Record set:
○ ○ ○ ○ ○ ○ ○
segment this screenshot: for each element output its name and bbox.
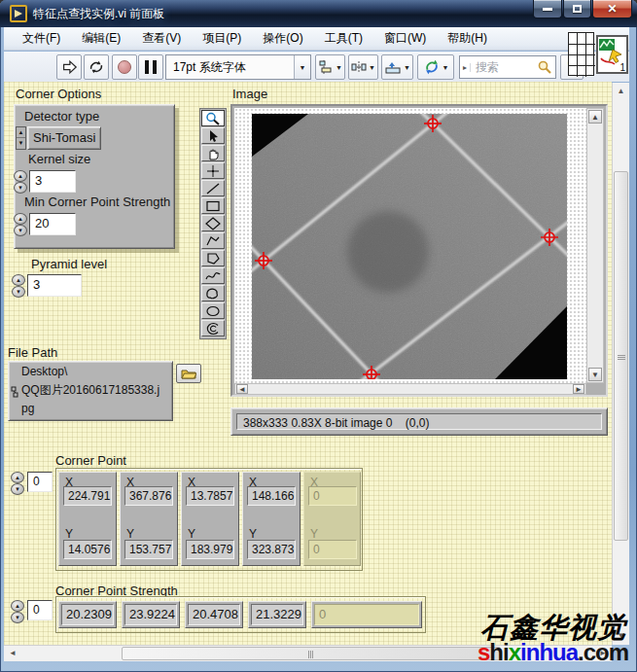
corner-options-label: Corner Options bbox=[16, 87, 101, 101]
labview-window: 特征点查找实例.vi 前面板 ✕ 文件(F) 编辑(E) 查看(V) 项目(P)… bbox=[0, 0, 637, 672]
image-hscrollbar[interactable]: ◄ ► bbox=[234, 383, 586, 395]
oval-icon bbox=[204, 304, 222, 318]
abort-icon bbox=[118, 60, 131, 74]
resize-objects-icon bbox=[384, 59, 402, 75]
menu-edit[interactable]: 编辑(E) bbox=[71, 26, 131, 51]
corner-strength-index[interactable]: 0 bbox=[27, 600, 53, 620]
camera-image[interactable] bbox=[252, 114, 567, 379]
x-value: 13.7857 bbox=[186, 486, 234, 506]
menu-help[interactable]: 帮助(H) bbox=[437, 26, 498, 51]
scroll-down-icon[interactable]: ▼ bbox=[588, 368, 602, 381]
pyramid-level-input[interactable]: 3 bbox=[27, 274, 82, 297]
scroll-up-icon[interactable]: ▲ bbox=[588, 110, 602, 124]
tool-point[interactable] bbox=[201, 162, 225, 179]
tool-diamond[interactable] bbox=[201, 215, 225, 231]
corner-point-element-1: X 367.876 Y 153.757 bbox=[120, 472, 178, 566]
search-input[interactable]: ▸ 搜索 bbox=[459, 55, 556, 79]
vi-app-icon[interactable] bbox=[10, 5, 27, 22]
close-button[interactable]: ✕ bbox=[592, 0, 632, 18]
hscroll-thumb[interactable] bbox=[122, 647, 501, 660]
scroll-left-icon[interactable]: ◄ bbox=[5, 646, 20, 661]
chevron-down-icon: ▼ bbox=[369, 64, 375, 71]
tool-line[interactable] bbox=[201, 180, 225, 196]
file-path-line3: pg bbox=[21, 400, 34, 418]
title-bar[interactable]: 特征点查找实例.vi 前面板 ✕ bbox=[0, 0, 637, 27]
strength-value: 23.9224 bbox=[124, 604, 177, 625]
kernel-size-spinner[interactable]: ▲▼ bbox=[14, 170, 28, 194]
strength-element-3: 21.3229 bbox=[248, 601, 306, 628]
zoom-icon bbox=[204, 112, 222, 125]
chevron-down-icon[interactable]: ▼ bbox=[294, 55, 310, 79]
vi-icon[interactable]: 1 bbox=[596, 35, 628, 74]
run-button[interactable] bbox=[56, 54, 82, 80]
y-value: 183.979 bbox=[186, 540, 234, 559]
strength-value: 0 bbox=[314, 604, 419, 625]
menu-file[interactable]: 文件(F) bbox=[12, 26, 71, 51]
tool-pan[interactable] bbox=[201, 145, 225, 161]
search-history-icon[interactable]: ▸ bbox=[460, 63, 471, 72]
scroll-up-icon[interactable]: ▲ bbox=[613, 84, 629, 99]
maximize-button[interactable] bbox=[563, 0, 591, 18]
browse-button[interactable] bbox=[176, 364, 201, 383]
tool-zoom[interactable] bbox=[201, 110, 225, 126]
corner-point-index[interactable]: 0 bbox=[27, 472, 53, 492]
file-path-control[interactable]: Desktop\ QQ图片20160617185338.j pg bbox=[8, 361, 173, 421]
image-display[interactable]: ▲ ▼ ◄ ► bbox=[230, 104, 608, 397]
resize-objects-button[interactable]: ▼ bbox=[381, 54, 413, 80]
image-canvas[interactable] bbox=[234, 108, 586, 383]
detector-type-enum[interactable]: Shi-Tomasi bbox=[27, 126, 101, 150]
menu-project[interactable]: 项目(P) bbox=[192, 26, 252, 51]
image-status-bar: 388x333 0.83X 8-bit image 0 (0,0) bbox=[230, 407, 608, 436]
run-continuous-button[interactable] bbox=[84, 54, 109, 80]
tool-oval[interactable] bbox=[201, 302, 225, 319]
file-path-line2: QQ图片20160617185338.j bbox=[21, 381, 159, 400]
corner-point-index-spinner[interactable]: ▲▼ bbox=[11, 472, 25, 495]
scroll-left-icon[interactable]: ◄ bbox=[236, 384, 248, 394]
distribute-objects-button[interactable]: ▼ bbox=[348, 54, 378, 80]
align-objects-button[interactable]: ▼ bbox=[315, 54, 345, 80]
image-tool-palette bbox=[199, 108, 227, 339]
abort-button[interactable] bbox=[112, 54, 137, 80]
font-selector[interactable]: 17pt 系统字体 ▼ bbox=[165, 54, 311, 80]
tool-polyline[interactable] bbox=[201, 232, 225, 249]
pause-button[interactable] bbox=[138, 54, 163, 80]
scroll-right-icon[interactable]: ► bbox=[573, 384, 584, 394]
tool-polygon[interactable] bbox=[201, 250, 225, 266]
tool-cursor[interactable] bbox=[201, 127, 225, 144]
tool-freehand-region[interactable] bbox=[201, 285, 225, 301]
y-label: Y bbox=[310, 527, 318, 541]
window-title: 特征点查找实例.vi 前面板 bbox=[33, 6, 164, 22]
pyramid-level-spinner[interactable]: ▲▼ bbox=[12, 274, 26, 298]
tool-rectangle[interactable] bbox=[201, 197, 225, 214]
tool-freehand-line[interactable] bbox=[201, 267, 225, 284]
chevron-down-icon: ▼ bbox=[336, 64, 342, 71]
y-value: 0 bbox=[308, 540, 357, 559]
polygon-icon bbox=[204, 252, 222, 265]
line-icon bbox=[204, 182, 222, 195]
strength-value: 21.3229 bbox=[251, 604, 303, 625]
tool-annulus[interactable] bbox=[201, 320, 225, 336]
menu-window[interactable]: 窗口(W) bbox=[373, 26, 437, 51]
annulus-icon bbox=[204, 322, 222, 336]
corner-strength-index-spinner[interactable]: ▲▼ bbox=[11, 600, 25, 623]
menu-operate[interactable]: 操作(O) bbox=[252, 26, 313, 51]
search-placeholder: 搜索 bbox=[471, 59, 537, 76]
menu-tools[interactable]: 工具(T) bbox=[314, 26, 373, 51]
window-vscrollbar[interactable]: ▲ ▼ bbox=[612, 83, 629, 645]
reorder-button[interactable]: ▼ bbox=[417, 54, 454, 80]
vscroll-thumb[interactable] bbox=[614, 171, 628, 541]
strength-value: 20.4708 bbox=[188, 604, 240, 625]
menu-view[interactable]: 查看(V) bbox=[131, 26, 192, 51]
maximize-icon bbox=[573, 5, 582, 13]
min-strength-spinner[interactable]: ▲▼ bbox=[14, 213, 28, 236]
min-strength-input[interactable]: 20 bbox=[29, 213, 76, 235]
detector-type-spinner[interactable]: ▲▼ bbox=[16, 126, 26, 150]
min-strength-label: Min Corner Point Strength bbox=[24, 195, 170, 209]
connector-pane-icon[interactable] bbox=[568, 32, 594, 76]
folder-icon bbox=[181, 368, 196, 379]
minimize-button[interactable] bbox=[533, 0, 562, 18]
vi-badge: 1 bbox=[619, 62, 625, 73]
image-vscrollbar[interactable]: ▲ ▼ bbox=[586, 108, 604, 383]
chevron-down-icon: ▼ bbox=[442, 64, 449, 71]
kernel-size-input[interactable]: 3 bbox=[29, 170, 76, 193]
○ ○ ○ ○ ○ ○ ○
Exercise brief: For each line of the entries that holds the word "abort", pull that line out.

Written response:
abort-icon bbox=[118, 60, 131, 74]
abort-button[interactable] bbox=[112, 54, 137, 80]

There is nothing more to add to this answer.